**Exercise goal:** The entries that follow need to be printed exactly as they are, minus any pictures.

═════ Data supplied

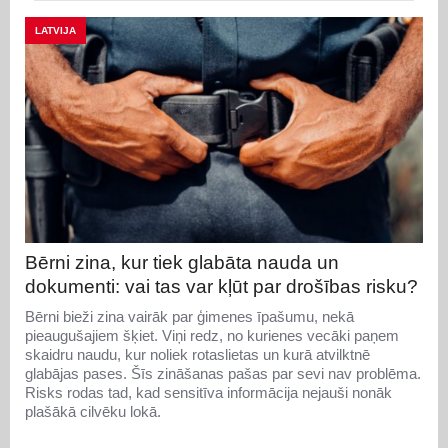
LATVIJA
Bērni zina, kur tiek glabāta nauda un
dokumenti: vai tas var kļūt par drošības risku?
Bērni bieži zina vairāk par ģimenes īpašumu, nekā
pieaugušajiem šķiet. Viņi redz, no kurienes vecāki paņem
skaidru naudu, kur noliek rotaslietas un kurā atvilktnē
glabājas pases. Šīs zināšanas pašas par sevi nav problēma.
Risks rodas tad, kad sensitīva informācija nejauši nonāk
plašākā cilvēku lokā.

══════════

**Task solution:**
LATVIJA
Bērni zina, kur tiek glabāta nauda un
dokumenti: vai tas var kļūt par drošības risku?
Bērni bieži zina vairāk par ģimenes īpašumu, nekā
pieaugušajiem šķiet. Viņi redz, no kurienes vecāki paņem
skaidru naudu, kur noliek rotaslietas un kurā atvilktnē
glabājas pases. Šīs zināšanas pašas par sevi nav problēma.
Risks rodas tad, kad sensitīva informācija nejauši nonāk
plašākā cilvēku lokā.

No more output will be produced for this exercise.